In a highly anticipated showdown Saturday night, Jon Stewart, host of Comedy Central’s “The Daily Show,” and Bill O’Reilly, host of Fox’s “The O’Reilly Factor,” met in a debate dubbed: “The Rumble in the Air Conditioned Auditorium.”
The event was styled similarly to a presidential debate, running almost exactly ninety minutes, and utilizing former Fox News host E.D. Hill as a moderator. .
The night played out as more of a discussion between two men of very different political beliefs than a formal debate between two men running for office.
Nevertheless, it drew crowds. Organizers of the event reported that about 1,500 people packed the sold out auditorium at George Washington University, and online-viewership, which cost $4.95 to stream, was so high that it crashed the website’s server.
At Penn State, an event hosted by the Center for Democratic Deliberation streamed the debate live in an equally crowded Sparks Building lecture hall.
Sophia McClennen, professor of International Affairs and Comparative Literature at Penn State, began by providing the audience with a brief history of Stewart and O’Reilly’s past duels, explaining how the two had first met in 2001.
“Each obviously has a tremendous respect for the other, even though the ‘Daily Show’ consistently makes fun of ‘The Factor,’ ” McClennen said.
McClennen then spoke of how there has been a fundamental shift in the way the public gets their information, citing that nowadays, people go directly to the satire shows to get their news, rather than actual news programs.
McClennen critiqued last week’s presidential debate, and how it related to the one she expected to see between O’Reilly and Stewart.
“It used to be that debates were great sources of facts and statistics, but they have now become so warped and uninformative,” McClennen said. “I think that for many, part of the appeal of tonight’s debate is that it might provide a better picture of the political situation, or at least one that will be more engaging.”
Jacqueline Howard (junior–English) said she came to see the debate mostly to dodge the $4.95 fee associated with online streaming, but also because of her interest in politics. Howard said politics is important to her and her family, and wanted to compare Saturday’s debate with Wednesday’s presidential one.
O’Reilly kicked the night off by mocking Stewart with simple cue cards with sayings like “Bush is gone,” and “Debt is bad.”
Stewart then retorted by first raising his 5-foot-7 frame up to O’Reilly’s 6-foot-4 height using a mechanical platform that had been hidden underneath his podium.
He later went on to detail his goals for the night, and said he agreed to do the debate in an effort to raise awareness of a place he affectionately called, “Bullsh—t Mountain.” He described this place as one where, problems are amplified and solutions are simplified.
“I have come tonight to plead with the mayor of Bullsh—t Mountain, whom I believe we can bring down,” Stewart said, pointing to O’Reilly.
After the initial laughs, however, the debate took on a more serious tone.

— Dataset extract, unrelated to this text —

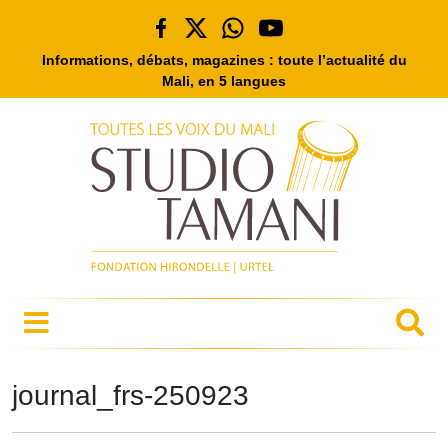
Informations, débats, magazines : toute l’actualité du
Mali, en 5 langues
journal_frs-250923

The two men toiled over issues ranging from the national debt to Medicare.
One particular topic that was centered upon was the role of entitlement in America. Both men agreed that America has become a nation of entitlement, yet O’Reilly criticized Obama, saying the president has made it easier for people to feed off those who are more successful, citing that the government now “advertises for food stamps on the radio.”
Stewart retorted this point, saying Obama hasn’t made anything easier.
“Why is it that when you’re a corporation and you take advantage of a tax break, you’re a smart business man, but if you take advantage of something you need to not be hungry, you’re a moocher?” he asked.
Despite the banter, there were many moments in the debate where both men met in the middle.
At one point, O’Reilly conceded that he believed the war in Iraq was a mistake, something he had long argued in favor of. This prompted Stewart to climb up on his podium and beg someone to tweet what his opponent had just said.
In his closing statement, Stewart addressed the question what the best piece of advice he could give today’s youth would be.
Stewart said that despite much of the talk criticizing the current generation as one that feels entitled, he has the utmost faith in their ability.
“There is no time I would rather live in than now, and there is no generation I would rather entrust the future of this country with than this one,” Stewart said.
After the debate was over, the audience in Sparks Auditorium discussed who won the debate. Many voiced opinions that it would have been pointless to declare a winner, as the night wasn’t about winning or losing.
“There was a mutual feeling in the audience that the debate itself was more of a dialogue between two people who were trying to benefit America rather than trying to win support from an audience,” Debra Hawhee, a Penn State English professor , and coordinator of the event, said.
Hawhee said the night was a refreshing and uplifting one after watching the presidential debate last Wednesday.
“I really loved Stewart’s closing thoughts about how you can still have a real discussion with someone you disagree with,” she said. “I hope to see this idea become more accepted in the remainder of the election.”
The Associated Press contributed to this report.